Brouha left the aluminium manufacturer in 1950 and moved to E. I. du Pont de Nemours and Company. Brouha was hired by Du Pont's Haskell Laboratory of Toxicology and Industrial Medicine at their Maryland office when that research office extended its scope from toxicology to also include physiology. In the late 1950s, the role of the Haskell Laboratory was assessed by its director. The recommendation was to cut back on fundamental research, which was accepted by Du Pont's executive committee. Brouha's team formed that part of the laboratory that undertook most of the fundamental research and it is unclear what became of Brouha. He led the Fitness Research Unit of the Université de Montréal up until he died in 1968. But in a diamond anniversary edition of a journal published by the Society for Advancement of Management (SAM) in 1988, Brouha is listed as a representative of E. I. du Pont de Nemours and Company in relation to the 1968 SAM conference.

For private industry, Brouha studied the physiological problems that workers experience and through this work helped shape the field of occupational ergonomics. In 1968, Brouha won the Gilbreth Medal. The Lucien Brouha Work Physiology Symposium, also known as the Brouha Symposium, has been held since 1961 as a conference for work physiology.

==Family==
Brouha's younger brother Paul (1910–1943) was a resistance fighter who was caught by the Germans in early 1943 and executed at the Citadel of Liège on 31 May 1943. Paul's widow, Suzanne Brouha, married Jean Rey in 1950. His sister Adèle married Marcel Dubuisson, who was rector of the University of Liège from 1953 to 1971.
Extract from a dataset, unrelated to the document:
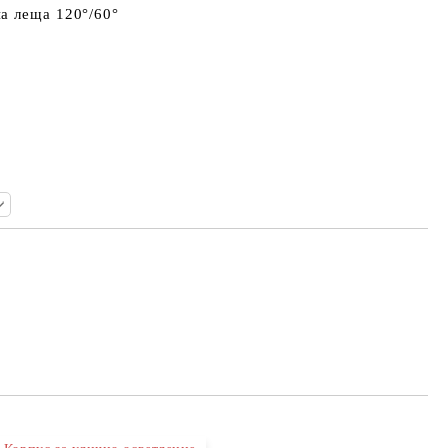
а леща 120°/60°
Добави в желани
Brouha was married to Elizabeth Shaler. Her father was the American mining engineer Millard Shaler who was in Belgium at the beginning of WWI. Appointed by Herbert Hoover, Mr. Shaler held high positions with the Commission for Relief in Belgium. Brouha and Shaler had two sons.

==Death==
Brouha died on 6 October 1968 "after a long and painful illness" in Liège, Belgium; he was survived by his wife and their two children. His funeral at the Robermont Cemetery was attended by close family only.